Kommissar Oberhold hatte den Sitzungssaal zugewiesen
bekommen. Die Tische, an denen sonst die Abgeordneten saßen,
waren mit grünem Samt bespannt, und die Stühle hatten hohe
Lehnen. Es war ein großer Raum, an dessen Stirnseite zwei
Stufen zu einem Podest führten.

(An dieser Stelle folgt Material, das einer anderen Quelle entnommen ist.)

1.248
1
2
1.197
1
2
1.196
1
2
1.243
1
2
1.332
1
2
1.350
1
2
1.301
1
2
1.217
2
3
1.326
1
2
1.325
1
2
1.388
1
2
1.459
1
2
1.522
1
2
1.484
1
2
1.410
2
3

Hier nahm gewöhnlich der
Bürgermeister Platz.
Es hatte den Anschein, als wollten viele der Herumstehenden
eine Aussage machen. Sie drängten und schubsten nach vorn
und reckten die Hälse. Doch als Kriminalassistent Bürger sie
dazu aufforderte und ihre Namen erfahren wollte, traten sie
verlegen zurück. Sie waren offenbar nur aus Neugier gekommen.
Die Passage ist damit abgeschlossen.